接する態度からではなく、その者の本質から真実を引き出している。

兄さんは変わった。

優しく、人に向ける好意は昔のままだが、どこか冷めた計算じみたものが滲むようになった。


「俺の大切なお前たちは、絶対に傷つけさせない」


そういって私に向ける笑顔は昔のままだった。

慈しみに溢れ、(まこと)に信ずる者には無防備すぎる、優しい兄さんがそこにいた。



二人だけの世界に異物が混じり始めた。

ドスドスと大きな足音を響かせ、誰かが近づいてくる。

このゲルには誰も近づけるなと申しつけていたはずだが。


「偉大なるテムジンさまに申し上げます。
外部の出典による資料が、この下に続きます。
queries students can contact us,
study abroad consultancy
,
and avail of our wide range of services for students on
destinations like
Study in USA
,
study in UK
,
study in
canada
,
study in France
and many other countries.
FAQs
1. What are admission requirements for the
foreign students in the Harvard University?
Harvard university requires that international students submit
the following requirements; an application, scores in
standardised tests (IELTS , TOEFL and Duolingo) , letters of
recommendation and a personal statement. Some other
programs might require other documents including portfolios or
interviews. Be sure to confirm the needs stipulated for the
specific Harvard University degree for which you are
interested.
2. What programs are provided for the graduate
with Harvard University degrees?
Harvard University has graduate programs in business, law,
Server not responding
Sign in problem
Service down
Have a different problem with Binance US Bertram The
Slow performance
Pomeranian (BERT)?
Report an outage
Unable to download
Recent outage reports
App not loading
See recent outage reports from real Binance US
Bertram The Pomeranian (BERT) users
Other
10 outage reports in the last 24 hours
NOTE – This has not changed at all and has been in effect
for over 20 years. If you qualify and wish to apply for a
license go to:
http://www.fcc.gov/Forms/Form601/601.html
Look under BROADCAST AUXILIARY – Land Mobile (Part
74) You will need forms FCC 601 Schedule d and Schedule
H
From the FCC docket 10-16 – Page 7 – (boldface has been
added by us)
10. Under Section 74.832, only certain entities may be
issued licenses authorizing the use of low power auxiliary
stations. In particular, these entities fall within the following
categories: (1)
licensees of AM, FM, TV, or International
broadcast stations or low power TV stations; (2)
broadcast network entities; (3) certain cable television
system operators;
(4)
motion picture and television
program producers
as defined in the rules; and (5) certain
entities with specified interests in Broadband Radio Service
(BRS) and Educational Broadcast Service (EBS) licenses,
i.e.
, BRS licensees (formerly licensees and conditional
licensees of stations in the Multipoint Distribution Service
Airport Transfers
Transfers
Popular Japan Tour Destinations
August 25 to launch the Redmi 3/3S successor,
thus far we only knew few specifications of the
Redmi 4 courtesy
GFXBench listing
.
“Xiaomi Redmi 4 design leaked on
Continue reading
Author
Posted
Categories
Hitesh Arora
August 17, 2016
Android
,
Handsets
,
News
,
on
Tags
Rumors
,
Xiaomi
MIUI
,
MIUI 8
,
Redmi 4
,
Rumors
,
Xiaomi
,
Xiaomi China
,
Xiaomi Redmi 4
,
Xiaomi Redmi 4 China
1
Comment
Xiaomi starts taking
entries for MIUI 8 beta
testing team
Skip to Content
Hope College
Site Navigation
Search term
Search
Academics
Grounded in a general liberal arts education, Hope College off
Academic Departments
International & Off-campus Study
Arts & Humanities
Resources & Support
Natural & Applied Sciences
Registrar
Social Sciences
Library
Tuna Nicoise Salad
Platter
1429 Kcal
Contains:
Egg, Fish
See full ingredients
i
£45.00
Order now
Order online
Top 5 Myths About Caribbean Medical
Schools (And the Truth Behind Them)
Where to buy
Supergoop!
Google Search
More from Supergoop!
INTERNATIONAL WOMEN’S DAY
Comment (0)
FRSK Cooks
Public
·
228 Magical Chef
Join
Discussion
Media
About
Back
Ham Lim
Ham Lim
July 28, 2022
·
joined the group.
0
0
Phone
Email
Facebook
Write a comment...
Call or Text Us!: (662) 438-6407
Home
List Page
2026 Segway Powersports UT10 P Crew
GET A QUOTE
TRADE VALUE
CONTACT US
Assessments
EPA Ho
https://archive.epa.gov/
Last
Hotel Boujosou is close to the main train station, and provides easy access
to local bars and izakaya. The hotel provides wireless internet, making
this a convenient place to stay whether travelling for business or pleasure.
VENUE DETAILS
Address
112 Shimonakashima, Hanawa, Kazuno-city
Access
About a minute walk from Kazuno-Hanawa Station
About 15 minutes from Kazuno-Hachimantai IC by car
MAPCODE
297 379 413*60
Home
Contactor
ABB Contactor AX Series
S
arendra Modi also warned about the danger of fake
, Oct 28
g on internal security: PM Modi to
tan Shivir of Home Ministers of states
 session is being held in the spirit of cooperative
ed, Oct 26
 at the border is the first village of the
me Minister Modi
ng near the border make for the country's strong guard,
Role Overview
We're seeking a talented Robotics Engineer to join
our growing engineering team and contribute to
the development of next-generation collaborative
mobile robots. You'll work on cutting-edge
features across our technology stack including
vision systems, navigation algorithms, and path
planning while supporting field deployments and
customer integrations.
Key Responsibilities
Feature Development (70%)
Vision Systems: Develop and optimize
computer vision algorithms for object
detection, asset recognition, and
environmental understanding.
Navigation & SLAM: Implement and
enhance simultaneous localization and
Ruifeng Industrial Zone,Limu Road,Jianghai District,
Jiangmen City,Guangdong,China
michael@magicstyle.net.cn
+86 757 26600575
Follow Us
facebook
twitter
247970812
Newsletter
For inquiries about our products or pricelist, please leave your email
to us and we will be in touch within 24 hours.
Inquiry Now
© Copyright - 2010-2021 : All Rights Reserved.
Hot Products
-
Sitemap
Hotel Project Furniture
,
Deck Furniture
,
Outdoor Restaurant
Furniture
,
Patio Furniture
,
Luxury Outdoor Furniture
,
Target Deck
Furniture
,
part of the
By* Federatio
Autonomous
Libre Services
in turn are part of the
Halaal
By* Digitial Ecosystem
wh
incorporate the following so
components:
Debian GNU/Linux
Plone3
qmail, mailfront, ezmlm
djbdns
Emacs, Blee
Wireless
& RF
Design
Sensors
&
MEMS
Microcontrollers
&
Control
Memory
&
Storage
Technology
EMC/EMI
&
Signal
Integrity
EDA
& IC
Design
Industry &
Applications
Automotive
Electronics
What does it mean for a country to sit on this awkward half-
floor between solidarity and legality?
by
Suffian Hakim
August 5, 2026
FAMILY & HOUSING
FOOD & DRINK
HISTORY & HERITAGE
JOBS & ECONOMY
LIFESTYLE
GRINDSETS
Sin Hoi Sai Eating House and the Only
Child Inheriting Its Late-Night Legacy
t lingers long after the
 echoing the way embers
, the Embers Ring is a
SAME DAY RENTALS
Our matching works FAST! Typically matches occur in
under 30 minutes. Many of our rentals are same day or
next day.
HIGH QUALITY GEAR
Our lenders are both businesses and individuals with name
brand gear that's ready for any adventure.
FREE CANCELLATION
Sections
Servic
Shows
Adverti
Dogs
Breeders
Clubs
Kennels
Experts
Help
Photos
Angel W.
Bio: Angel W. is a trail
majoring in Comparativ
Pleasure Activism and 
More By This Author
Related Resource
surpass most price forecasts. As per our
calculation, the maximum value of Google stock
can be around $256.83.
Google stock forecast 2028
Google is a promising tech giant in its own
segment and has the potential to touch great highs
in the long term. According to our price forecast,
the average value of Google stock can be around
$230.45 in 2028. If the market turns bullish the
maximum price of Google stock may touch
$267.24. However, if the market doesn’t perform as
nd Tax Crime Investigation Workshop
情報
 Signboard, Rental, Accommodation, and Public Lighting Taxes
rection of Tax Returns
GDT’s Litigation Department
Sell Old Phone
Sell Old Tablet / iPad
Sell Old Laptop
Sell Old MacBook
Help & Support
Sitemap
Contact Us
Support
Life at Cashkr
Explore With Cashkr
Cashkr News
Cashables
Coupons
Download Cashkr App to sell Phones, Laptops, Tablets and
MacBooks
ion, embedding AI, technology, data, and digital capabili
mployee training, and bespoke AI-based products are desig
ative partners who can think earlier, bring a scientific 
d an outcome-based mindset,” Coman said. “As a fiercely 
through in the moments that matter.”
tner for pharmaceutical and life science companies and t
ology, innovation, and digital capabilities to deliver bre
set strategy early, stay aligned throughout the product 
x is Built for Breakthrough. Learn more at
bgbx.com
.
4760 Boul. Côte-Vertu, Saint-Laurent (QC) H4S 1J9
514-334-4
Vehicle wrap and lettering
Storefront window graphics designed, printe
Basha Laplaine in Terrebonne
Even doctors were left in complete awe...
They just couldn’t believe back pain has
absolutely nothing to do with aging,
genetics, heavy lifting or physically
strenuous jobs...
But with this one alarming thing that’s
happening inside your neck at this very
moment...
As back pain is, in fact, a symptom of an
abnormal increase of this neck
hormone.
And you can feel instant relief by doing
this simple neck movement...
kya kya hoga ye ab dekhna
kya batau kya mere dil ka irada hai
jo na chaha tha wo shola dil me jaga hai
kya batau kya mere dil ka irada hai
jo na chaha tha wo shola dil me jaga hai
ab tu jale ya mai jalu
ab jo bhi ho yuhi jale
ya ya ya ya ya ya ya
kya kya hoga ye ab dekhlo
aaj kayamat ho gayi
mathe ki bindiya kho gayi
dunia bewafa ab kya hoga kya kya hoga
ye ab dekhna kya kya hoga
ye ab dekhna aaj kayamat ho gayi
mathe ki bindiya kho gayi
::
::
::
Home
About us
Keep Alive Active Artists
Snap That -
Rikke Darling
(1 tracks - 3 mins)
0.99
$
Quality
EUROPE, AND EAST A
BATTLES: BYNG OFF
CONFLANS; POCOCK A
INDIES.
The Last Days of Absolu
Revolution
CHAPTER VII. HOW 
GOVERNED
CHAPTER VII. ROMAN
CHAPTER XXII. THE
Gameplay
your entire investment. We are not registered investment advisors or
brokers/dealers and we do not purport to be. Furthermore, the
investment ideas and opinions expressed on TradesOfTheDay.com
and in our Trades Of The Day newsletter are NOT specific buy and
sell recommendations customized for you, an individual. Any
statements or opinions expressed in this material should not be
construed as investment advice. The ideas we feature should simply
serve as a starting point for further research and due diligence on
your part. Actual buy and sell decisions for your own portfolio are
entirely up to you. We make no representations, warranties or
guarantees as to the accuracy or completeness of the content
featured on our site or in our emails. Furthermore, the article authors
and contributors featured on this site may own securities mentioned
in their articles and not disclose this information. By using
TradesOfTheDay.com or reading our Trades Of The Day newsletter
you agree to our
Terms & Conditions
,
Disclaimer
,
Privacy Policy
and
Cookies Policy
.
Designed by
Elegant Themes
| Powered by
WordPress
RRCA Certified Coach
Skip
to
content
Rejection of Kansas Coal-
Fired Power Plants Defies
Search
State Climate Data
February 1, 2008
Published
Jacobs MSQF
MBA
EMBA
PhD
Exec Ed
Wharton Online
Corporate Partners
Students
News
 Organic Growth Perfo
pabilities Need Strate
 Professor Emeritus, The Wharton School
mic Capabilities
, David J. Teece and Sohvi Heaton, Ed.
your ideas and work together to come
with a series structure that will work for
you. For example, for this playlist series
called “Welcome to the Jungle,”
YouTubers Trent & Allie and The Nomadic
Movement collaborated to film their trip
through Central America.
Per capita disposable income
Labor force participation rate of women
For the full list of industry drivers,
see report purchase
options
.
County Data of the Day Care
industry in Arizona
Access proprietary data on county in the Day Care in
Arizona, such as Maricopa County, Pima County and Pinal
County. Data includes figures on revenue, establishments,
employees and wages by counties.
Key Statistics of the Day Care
……お目通りを願われる方がいらっしゃっているのですが」


護衛の男が、震えを帯びた声で言う。


「人払いをするように言っていたはずだが。……誰だ?」


「第二夫人『クラン』様と、第三夫人『イェスゲン』様です」


思わず兄さんは笑いだす。


「あいつらか、ならしょうがない。お前も俺とあいつらに挟まれて大変だったな。かまわん、通せ」


「はは」っと護衛の男は安堵した声で答える。

ゲルの入口が開き、二人の女性が入って来る。

蒼いデール(伝統衣装)を纏った、ふわふわした妖精のような女性『クラン』。

もう一人は深紅のデールが似合う、火のような激しさと風のような涼やかさを秘めた女性『イェスゲン』だった。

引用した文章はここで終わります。